The New York Times doesn’t gauge the success of its stories on how many people read them, its executive editor Bill Keller says.
We asked Bill about this because we think a smart way for the New York Times to slim down the newsroom without readers noticing would be to spend some time analysing the traffic logs–an idea that was resoundingly ridiculed by a staffer we spoke to Monday.
Bill tells us, “We monitor traffic to get a general sense of audience behaviour and to help gauge reader interest in particular features. Naturally we are pleased when good work finds a big audience,” but pageviews aren’t the ultimate measure of success.
The NYT is offering buyouts to 100 newsroom employees. If less than 100 take the buyouts, employees will be let go. Times reporters worried about losing their job aren’t sure what criteria will be used to decide who stays or goes.
When we asked a reporter at the Times if they might use pageviews as a metric to determine who stays or goes, the reporter laughed at us, saying, editors are “terrified of pageviews…They flirt with them, but they’re scared. They’re like a teenage girl about to lose her virginity. They’re really excited for it to happen, but at the same time scared to death of it.”
We asked Keller if this was true. Here’s his take:
I agree that pageviews are unlikely to figure in staff cuts. I do not agree with your source’s characterization at all. It’s wrong, and silly.

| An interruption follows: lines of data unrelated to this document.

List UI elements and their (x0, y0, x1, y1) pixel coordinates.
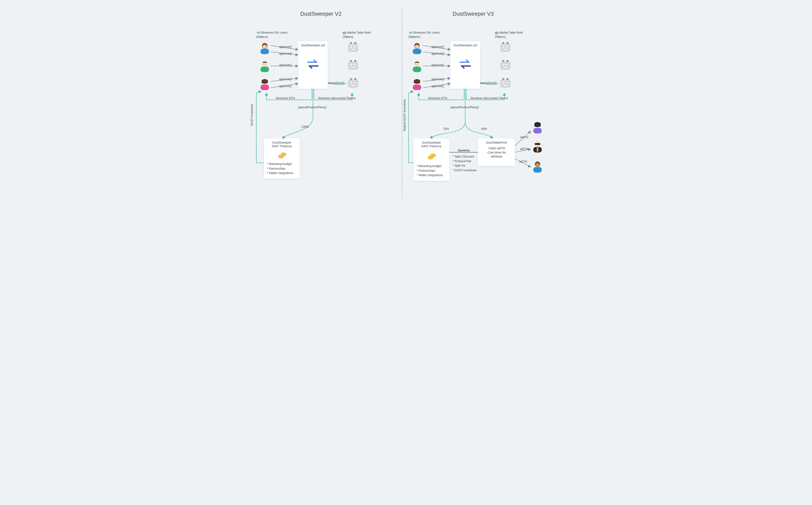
receives-eth-label: Receives ETH (276, 96, 295, 101)
approve-label: approve() (279, 77, 292, 81)
svg-rect-50 (501, 44, 510, 51)
approve-label: approve() (431, 84, 444, 89)
svg-point-35 (354, 78, 356, 80)
svg-point-64 (506, 78, 509, 80)
svg-point-53 (502, 46, 505, 48)
svg-point-28 (350, 60, 352, 62)
receives-tokens-label: Receives discounted Tokens (318, 96, 356, 101)
svg-rect-27 (349, 62, 358, 69)
title-v2: DustSweeper V2 (300, 11, 342, 17)
svg-point-23 (354, 42, 356, 44)
svg-point-36 (350, 81, 353, 84)
svg-point-51 (502, 42, 504, 44)
approve-label: approve() (431, 63, 444, 67)
svg-rect-73 (533, 128, 542, 134)
svg-point-65 (502, 81, 505, 84)
treasury-title: DustSweeper DAO Treasury (413, 139, 449, 148)
svg-rect-61 (503, 67, 508, 68)
user-icon (411, 78, 423, 91)
weth-label: wETH (520, 135, 528, 140)
stakepool-lines: -Claim wETH -Cool down for withdraw (478, 146, 515, 159)
svg-rect-15 (260, 49, 269, 54)
svg-rect-38 (351, 85, 356, 86)
contract-title: DustSweeper.sol (298, 41, 328, 47)
svg-point-60 (506, 64, 508, 66)
svg-rect-20 (260, 85, 269, 90)
svg-point-59 (502, 64, 505, 66)
svg-rect-44 (413, 49, 421, 54)
approve-label: approve() (279, 51, 292, 56)
svg-point-66 (506, 81, 508, 84)
weth-label: wETH (519, 160, 527, 164)
pct30-label: 30% (481, 127, 487, 131)
svg-point-54 (506, 46, 508, 48)
svg-point-25 (354, 46, 356, 48)
stakepool-title: DustStakePool (478, 139, 515, 144)
stakepool-card: DustStakePool -Claim wETH -Cool down for… (478, 139, 515, 166)
pct100-label: 100% (301, 125, 309, 129)
svg-point-63 (502, 78, 504, 80)
bot-emoji-icon: 🤖 (343, 31, 346, 34)
svg-rect-18 (260, 66, 269, 72)
user-icon (259, 60, 271, 73)
svg-point-34 (350, 78, 352, 80)
svg-rect-26 (351, 49, 356, 50)
svg-rect-77 (537, 147, 538, 152)
dust-incentives-label-v2: DUST incentives (250, 104, 254, 126)
contract-title: DustSweeper.sol (450, 41, 480, 47)
svg-point-24 (350, 46, 353, 48)
svg-rect-32 (351, 67, 356, 68)
user-icon (532, 141, 544, 153)
dust-incentives-label-v3: Staked DUST incentives (403, 99, 407, 131)
svg-rect-47 (413, 66, 421, 72)
receives-eth-label: Receives ETH (428, 96, 447, 101)
approve-label: approve() (431, 77, 444, 81)
makers-header-v2: 🐳 Ethereum OG Users (Makers) (256, 31, 287, 39)
svg-rect-21 (349, 44, 358, 51)
svg-point-29 (354, 60, 356, 62)
svg-point-58 (506, 60, 509, 62)
user-icon (411, 60, 423, 73)
coins-icon (278, 151, 286, 160)
whale-icon: 🐳 (256, 31, 260, 34)
pct70-label: 70% (443, 127, 449, 131)
svg-point-16 (263, 45, 267, 48)
svg-point-71 (430, 154, 436, 156)
approve-label: approve() (431, 51, 444, 56)
governs-bullets: * Taker Discount * Protocol Fee * Split … (452, 154, 477, 173)
user-icon (411, 42, 423, 55)
svg-point-57 (502, 60, 504, 62)
treasury-bullets-v2: * Marketing budget * Partnerships * Wall… (267, 162, 293, 176)
bot-icon (499, 59, 512, 71)
svg-point-52 (506, 42, 509, 44)
title-v3: DustSweeper V3 (452, 11, 494, 17)
svg-point-31 (354, 64, 356, 66)
whale-icon: 🐳 (409, 31, 412, 34)
svg-rect-55 (503, 49, 508, 50)
bot-icon (347, 77, 360, 89)
svg-rect-62 (501, 80, 510, 87)
svg-rect-49 (413, 85, 421, 90)
treasury-title: DustSweeper DAO Treasury (264, 139, 300, 148)
approve-label: approve() (279, 84, 292, 89)
bot-icon (499, 41, 512, 53)
svg-point-80 (536, 163, 540, 166)
payout-label: payoutProtocolFees() (450, 105, 479, 110)
svg-point-30 (350, 64, 353, 66)
governs-label: Governs (458, 148, 470, 153)
swap-icon (459, 59, 471, 70)
svg-rect-33 (349, 80, 358, 87)
vertical-divider (402, 8, 402, 198)
approve-label: approve() (279, 45, 292, 49)
approve-label: approve() (279, 63, 292, 67)
svg-point-42 (281, 153, 286, 155)
svg-point-22 (350, 42, 352, 44)
user-icon (532, 161, 544, 173)
svg-point-37 (354, 81, 356, 84)
treasury-bullets-v3: * Marketing budget * Partnerships * Wall… (417, 164, 443, 178)
svg-point-45 (415, 45, 419, 48)
makers-header-v3: 🐳 Ethereum OG Users (Makers) (409, 31, 440, 39)
takers-header-v2: 🤖 Market Taker Bots (Takers) (343, 31, 371, 39)
bot-icon (499, 77, 512, 89)
svg-rect-67 (503, 85, 508, 86)
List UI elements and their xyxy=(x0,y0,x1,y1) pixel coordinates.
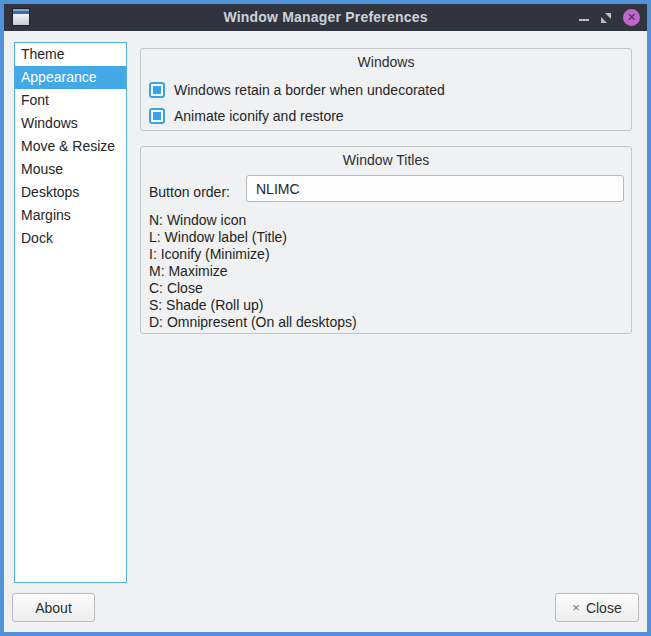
checkmark-icon xyxy=(153,86,161,94)
legend-line-m: M: Maximize xyxy=(149,263,357,280)
window-manager-preferences-window: Window Manager Preferences ✕ Theme Appea… xyxy=(0,0,651,636)
group-window-titles-title: Window Titles xyxy=(141,152,631,168)
legend-line-s: S: Shade (Roll up) xyxy=(149,297,357,314)
sidebar-item-windows[interactable]: Windows xyxy=(15,112,126,135)
close-button-x-icon: × xyxy=(572,600,580,615)
checkbox-animate-iconify-label[interactable]: Animate iconify and restore xyxy=(174,108,344,124)
sidebar-item-move-resize[interactable]: Move & Resize xyxy=(15,135,126,158)
checkbox-row-border-undecorated: Windows retain a border when undecorated xyxy=(149,81,445,99)
checkbox-animate-iconify[interactable] xyxy=(149,108,165,124)
group-windows-title: Windows xyxy=(141,54,631,70)
checkmark-icon xyxy=(153,112,161,120)
content-area: Theme Appearance Font Windows Move & Res… xyxy=(4,31,647,632)
sidebar-item-mouse[interactable]: Mouse xyxy=(15,158,126,181)
checkbox-border-undecorated-label[interactable]: Windows retain a border when undecorated xyxy=(174,82,445,98)
legend-line-l: L: Window label (Title) xyxy=(149,229,357,246)
about-button-label: About xyxy=(35,600,72,616)
restore-icon[interactable] xyxy=(600,12,612,24)
category-list: Theme Appearance Font Windows Move & Res… xyxy=(14,42,127,583)
sidebar-item-desktops[interactable]: Desktops xyxy=(15,181,126,204)
checkbox-border-undecorated[interactable] xyxy=(149,82,165,98)
sidebar-item-appearance[interactable]: Appearance xyxy=(15,66,126,89)
sidebar-item-font[interactable]: Font xyxy=(15,89,126,112)
legend-line-n: N: Window icon xyxy=(149,212,357,229)
button-order-legend: N: Window icon L: Window label (Title) I… xyxy=(149,212,357,331)
group-window-titles: Window Titles Button order: N: Window ic… xyxy=(140,146,632,334)
button-order-label: Button order: xyxy=(149,184,230,200)
group-windows: Windows Windows retain a border when und… xyxy=(140,48,632,131)
legend-line-d: D: Omnipresent (On all desktops) xyxy=(149,314,357,331)
window-title: Window Manager Preferences xyxy=(4,4,647,31)
button-order-input[interactable] xyxy=(246,175,624,202)
legend-line-i: I: Iconify (Minimize) xyxy=(149,246,357,263)
about-button[interactable]: About xyxy=(12,593,95,622)
close-button[interactable]: × Close xyxy=(555,593,639,622)
sidebar-item-dock[interactable]: Dock xyxy=(15,227,126,250)
sidebar-item-theme[interactable]: Theme xyxy=(15,43,126,66)
checkbox-row-animate-iconify: Animate iconify and restore xyxy=(149,107,344,125)
minimize-icon[interactable] xyxy=(579,19,589,21)
legend-line-c: C: Close xyxy=(149,280,357,297)
titlebar-buttons: ✕ xyxy=(579,4,640,31)
close-button-label: Close xyxy=(586,600,622,616)
close-window-icon[interactable]: ✕ xyxy=(623,9,640,26)
titlebar: Window Manager Preferences ✕ xyxy=(4,4,647,31)
sidebar-item-margins[interactable]: Margins xyxy=(15,204,126,227)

We monitor traffic to get a general sense of audience behaviour and to help gauge reader interest in particular features. Naturally we are pleased when good work finds a big audience. If a regular feature — a blog, for instance — consistently fails to interest readers, we will look for ways to fix it, or we’ll examine whether it is worth the investment. But we do not judge the success of individual articles by the traffic they generate. Times readers come to us for our judgment of what matters, not just what’s popular. As for our journalists, we evaluate them on the quality of their work, not the quantity of their pageviews. We’re not Digg. We’re not American Idol.